Your task is to restate word for word the lines in the material below, from the one with "Pas-de-Calais" up to and including the one with "satu yang penting". Do not carry over the pictures.

▬▬▬

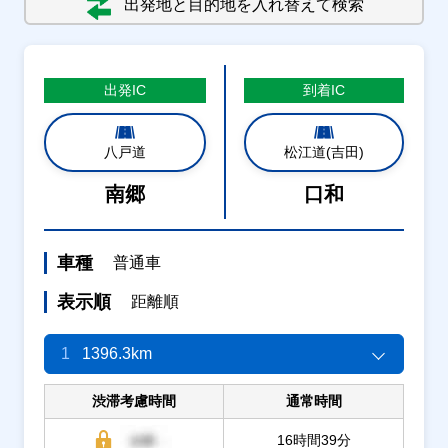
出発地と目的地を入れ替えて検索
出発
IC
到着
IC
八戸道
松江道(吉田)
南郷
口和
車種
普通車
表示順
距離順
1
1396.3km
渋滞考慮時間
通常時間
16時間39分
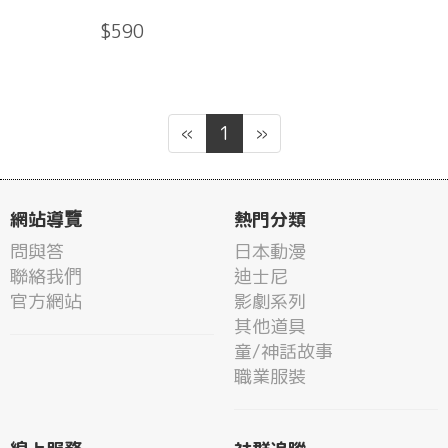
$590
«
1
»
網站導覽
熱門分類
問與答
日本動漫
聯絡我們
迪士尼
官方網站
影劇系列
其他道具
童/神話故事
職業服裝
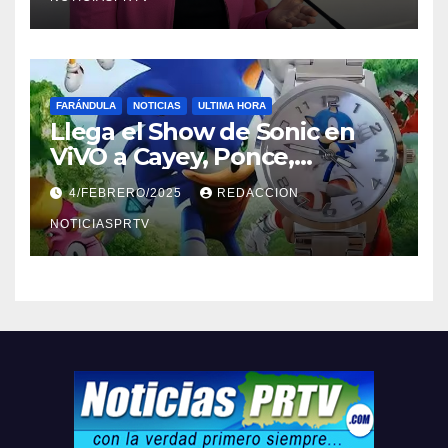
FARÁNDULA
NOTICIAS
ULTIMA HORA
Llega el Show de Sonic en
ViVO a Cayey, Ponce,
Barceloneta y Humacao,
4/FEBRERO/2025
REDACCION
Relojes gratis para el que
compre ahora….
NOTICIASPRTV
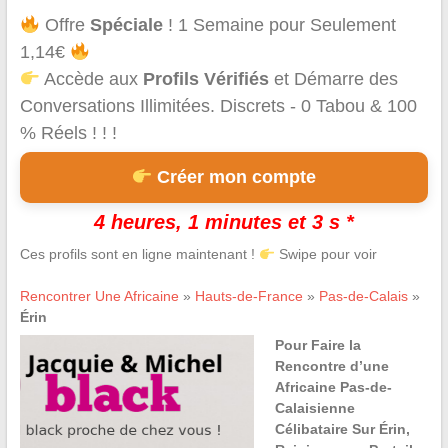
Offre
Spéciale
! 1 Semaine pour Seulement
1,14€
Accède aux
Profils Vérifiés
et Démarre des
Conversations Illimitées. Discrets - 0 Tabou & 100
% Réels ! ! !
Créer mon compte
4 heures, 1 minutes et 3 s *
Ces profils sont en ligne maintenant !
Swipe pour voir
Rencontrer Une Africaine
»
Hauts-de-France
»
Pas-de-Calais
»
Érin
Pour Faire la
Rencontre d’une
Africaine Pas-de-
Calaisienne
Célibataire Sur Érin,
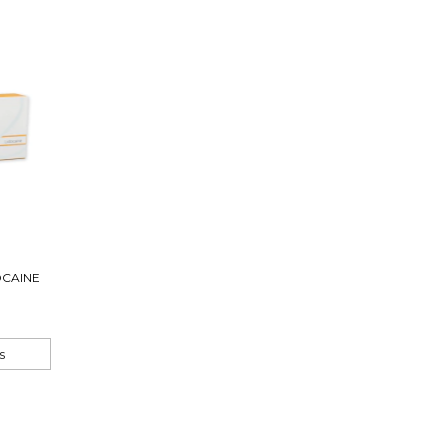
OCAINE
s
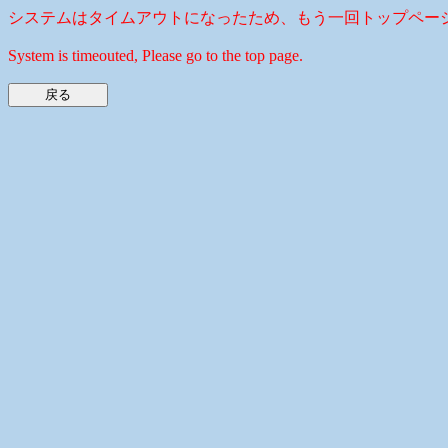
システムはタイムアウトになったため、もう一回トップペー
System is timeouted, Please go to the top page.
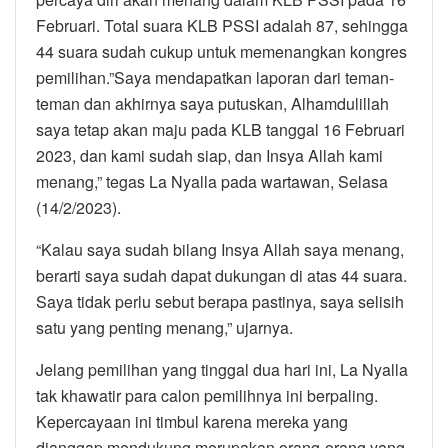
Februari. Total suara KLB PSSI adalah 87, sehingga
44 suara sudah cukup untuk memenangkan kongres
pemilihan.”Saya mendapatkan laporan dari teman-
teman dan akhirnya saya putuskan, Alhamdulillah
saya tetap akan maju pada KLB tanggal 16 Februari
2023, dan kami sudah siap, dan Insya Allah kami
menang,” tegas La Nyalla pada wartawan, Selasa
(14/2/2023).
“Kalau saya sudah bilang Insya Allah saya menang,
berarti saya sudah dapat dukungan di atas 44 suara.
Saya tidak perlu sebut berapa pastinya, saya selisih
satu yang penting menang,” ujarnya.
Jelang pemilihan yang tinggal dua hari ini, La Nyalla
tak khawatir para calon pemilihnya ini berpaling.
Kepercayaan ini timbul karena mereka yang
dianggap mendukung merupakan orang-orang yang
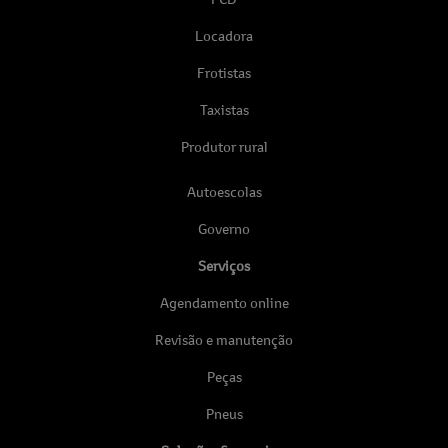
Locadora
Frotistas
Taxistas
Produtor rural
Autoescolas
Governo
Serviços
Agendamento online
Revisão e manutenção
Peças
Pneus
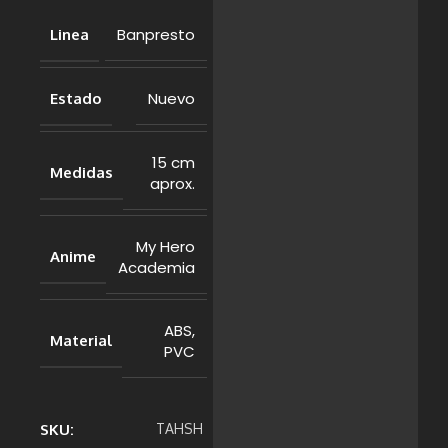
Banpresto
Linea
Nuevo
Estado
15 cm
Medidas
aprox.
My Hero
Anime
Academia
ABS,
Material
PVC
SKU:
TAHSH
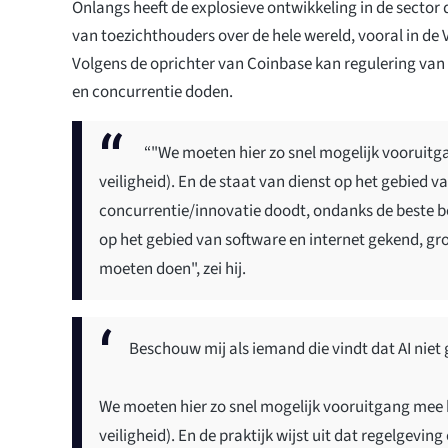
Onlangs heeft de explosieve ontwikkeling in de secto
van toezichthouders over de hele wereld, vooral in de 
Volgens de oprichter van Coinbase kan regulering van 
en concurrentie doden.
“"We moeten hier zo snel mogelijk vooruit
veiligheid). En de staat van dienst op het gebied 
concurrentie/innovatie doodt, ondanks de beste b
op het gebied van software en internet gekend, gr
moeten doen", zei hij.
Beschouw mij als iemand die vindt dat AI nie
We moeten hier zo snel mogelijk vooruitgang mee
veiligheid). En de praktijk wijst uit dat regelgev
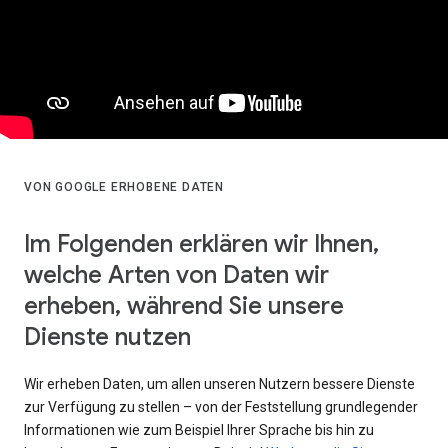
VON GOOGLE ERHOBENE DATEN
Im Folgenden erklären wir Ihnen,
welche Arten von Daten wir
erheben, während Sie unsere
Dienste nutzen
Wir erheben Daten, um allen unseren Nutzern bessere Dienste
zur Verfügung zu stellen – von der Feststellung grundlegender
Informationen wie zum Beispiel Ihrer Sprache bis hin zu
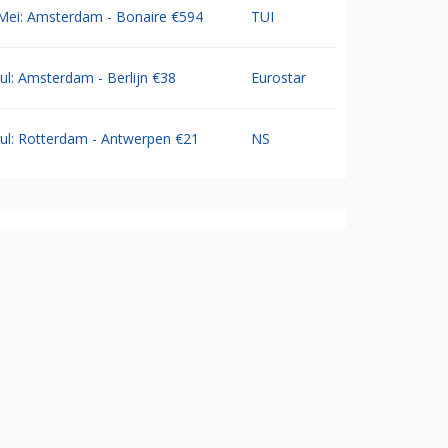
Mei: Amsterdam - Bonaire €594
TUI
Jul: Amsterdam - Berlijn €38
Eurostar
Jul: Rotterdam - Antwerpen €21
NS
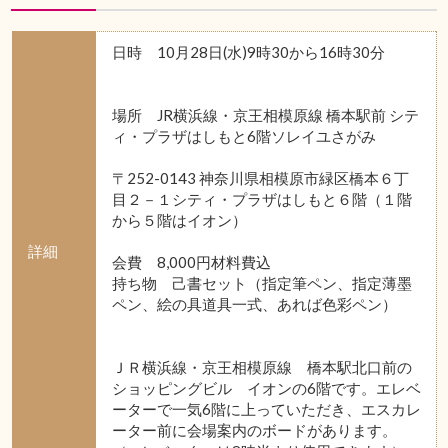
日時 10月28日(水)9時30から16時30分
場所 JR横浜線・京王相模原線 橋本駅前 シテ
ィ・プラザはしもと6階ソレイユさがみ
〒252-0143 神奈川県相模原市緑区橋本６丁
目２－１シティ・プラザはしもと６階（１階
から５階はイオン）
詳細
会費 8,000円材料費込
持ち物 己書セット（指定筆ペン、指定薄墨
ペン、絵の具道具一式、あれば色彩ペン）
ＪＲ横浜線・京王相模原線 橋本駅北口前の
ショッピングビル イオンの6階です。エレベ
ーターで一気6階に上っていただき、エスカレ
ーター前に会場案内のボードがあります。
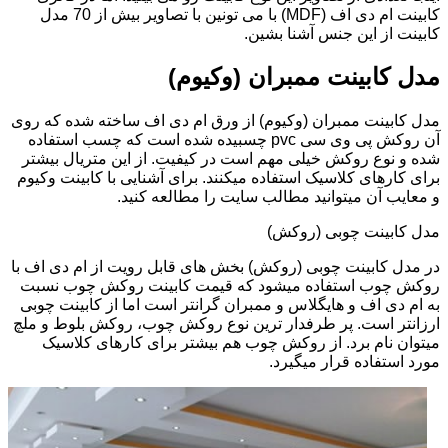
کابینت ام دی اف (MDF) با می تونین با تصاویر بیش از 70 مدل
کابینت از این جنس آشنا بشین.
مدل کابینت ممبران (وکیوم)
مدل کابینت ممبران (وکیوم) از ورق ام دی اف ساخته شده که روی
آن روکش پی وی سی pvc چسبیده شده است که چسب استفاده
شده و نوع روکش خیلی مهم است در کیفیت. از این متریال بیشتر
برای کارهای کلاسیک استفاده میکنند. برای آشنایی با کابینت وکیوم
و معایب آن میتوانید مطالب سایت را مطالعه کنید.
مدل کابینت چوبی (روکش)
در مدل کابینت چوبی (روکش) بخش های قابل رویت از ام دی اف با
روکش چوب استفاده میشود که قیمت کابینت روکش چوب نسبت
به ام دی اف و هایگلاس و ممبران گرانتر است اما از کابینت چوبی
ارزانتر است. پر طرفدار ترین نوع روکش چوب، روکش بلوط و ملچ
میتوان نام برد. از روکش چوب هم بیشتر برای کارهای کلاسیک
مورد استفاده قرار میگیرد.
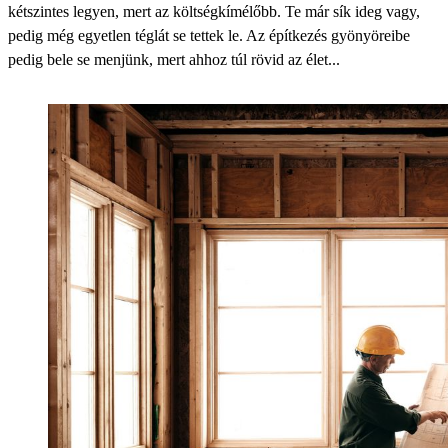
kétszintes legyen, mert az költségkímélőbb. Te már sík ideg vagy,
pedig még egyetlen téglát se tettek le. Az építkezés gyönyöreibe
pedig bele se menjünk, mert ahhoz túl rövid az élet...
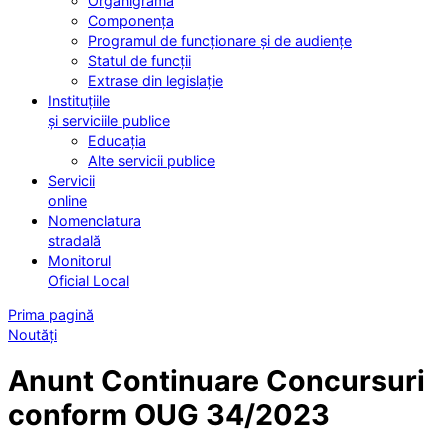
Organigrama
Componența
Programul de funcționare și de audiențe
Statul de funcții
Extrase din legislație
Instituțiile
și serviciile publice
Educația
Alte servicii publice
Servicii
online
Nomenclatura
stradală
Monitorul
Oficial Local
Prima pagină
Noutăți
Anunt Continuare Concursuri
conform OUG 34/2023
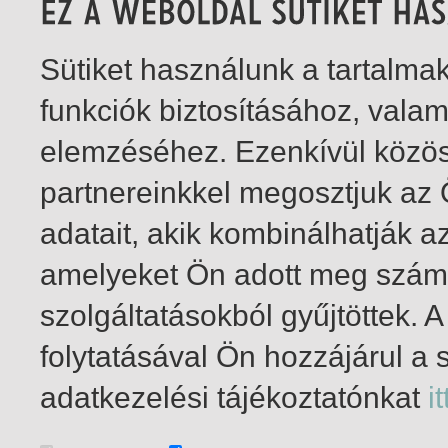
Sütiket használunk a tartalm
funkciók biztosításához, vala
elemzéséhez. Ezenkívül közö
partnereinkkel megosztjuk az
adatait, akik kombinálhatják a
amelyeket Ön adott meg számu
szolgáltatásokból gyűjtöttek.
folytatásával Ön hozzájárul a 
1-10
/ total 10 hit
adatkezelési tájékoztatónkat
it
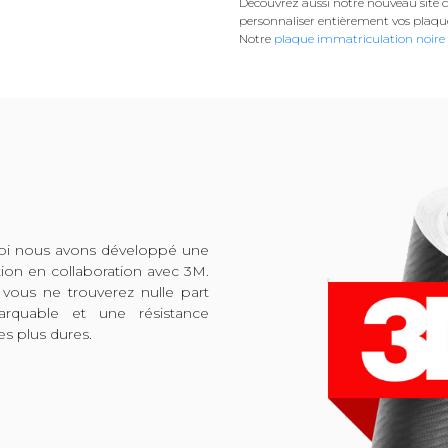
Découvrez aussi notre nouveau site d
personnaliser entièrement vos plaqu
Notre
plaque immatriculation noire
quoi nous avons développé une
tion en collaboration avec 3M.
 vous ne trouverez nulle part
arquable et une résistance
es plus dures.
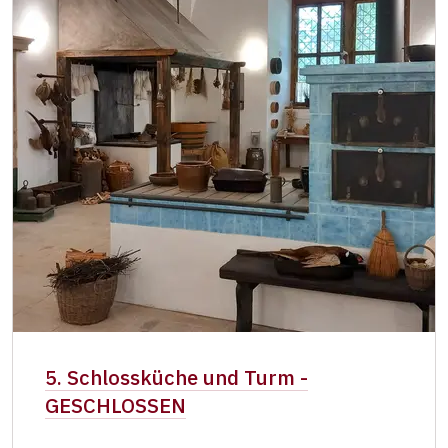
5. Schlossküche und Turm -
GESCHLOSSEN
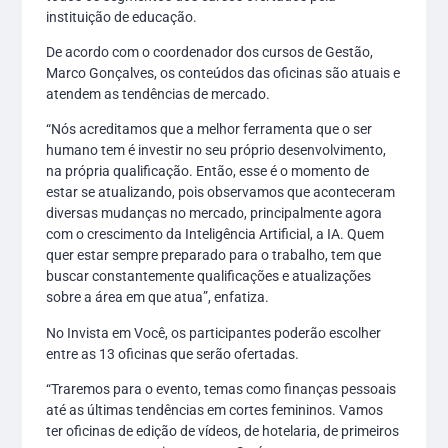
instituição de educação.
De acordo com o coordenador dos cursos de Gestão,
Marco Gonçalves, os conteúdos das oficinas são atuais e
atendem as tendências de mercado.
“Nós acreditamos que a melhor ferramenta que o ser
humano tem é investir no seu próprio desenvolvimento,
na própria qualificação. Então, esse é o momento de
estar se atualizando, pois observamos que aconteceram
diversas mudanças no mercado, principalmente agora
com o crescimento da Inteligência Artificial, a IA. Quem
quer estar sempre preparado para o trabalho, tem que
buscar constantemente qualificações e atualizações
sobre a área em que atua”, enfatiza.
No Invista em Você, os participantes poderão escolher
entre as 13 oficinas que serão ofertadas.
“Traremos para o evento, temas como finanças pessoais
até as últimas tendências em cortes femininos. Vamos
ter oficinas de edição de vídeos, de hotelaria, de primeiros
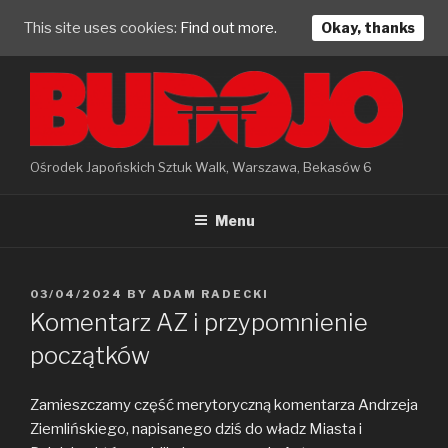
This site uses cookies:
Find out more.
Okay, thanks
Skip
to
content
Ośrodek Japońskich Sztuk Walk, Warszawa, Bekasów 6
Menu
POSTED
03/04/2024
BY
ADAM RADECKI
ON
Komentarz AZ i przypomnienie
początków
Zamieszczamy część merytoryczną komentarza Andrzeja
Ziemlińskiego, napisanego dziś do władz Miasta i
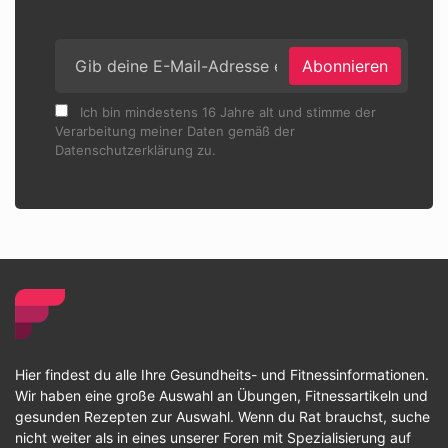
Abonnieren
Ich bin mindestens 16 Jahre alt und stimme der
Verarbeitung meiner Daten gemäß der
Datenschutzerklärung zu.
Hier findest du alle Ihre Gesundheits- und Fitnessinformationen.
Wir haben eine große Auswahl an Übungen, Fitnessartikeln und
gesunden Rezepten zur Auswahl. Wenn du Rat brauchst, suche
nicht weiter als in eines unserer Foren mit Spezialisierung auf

▬▬▬

_PROBLEM SOLUTION:_
Pas-de-Calais
»
Érin
Pour Faire la
Rencontre d’une
Africaine Pas-de-
Calaisienne
Célibataire Sur Érin,
OCAINE
s
システムはタイムアウトになったため、もう一回トップペー
System is timeouted, Please go to the top page.
Februari. Total suara KLB PSSI adalah 87, sehingga
44 suara sudah cukup untuk memenangkan kongres
pemilihan.”Saya mendapatkan laporan dari teman-
teman dan akhirnya saya putuskan, Alhamdulillah
saya tetap akan maju pada KLB tanggal 16 Februari
2023, dan kami sudah siap, dan Insya Allah kami
menang,” tegas La Nyalla pada wartawan, Selasa
(14/2/2023).
“Kalau saya sudah bilang Insya Allah saya menang,
berarti saya sudah dapat dukungan di atas 44 suara.
Saya tidak perlu sebut berapa pastinya, saya selisih
satu yang penting menang,” ujarnya.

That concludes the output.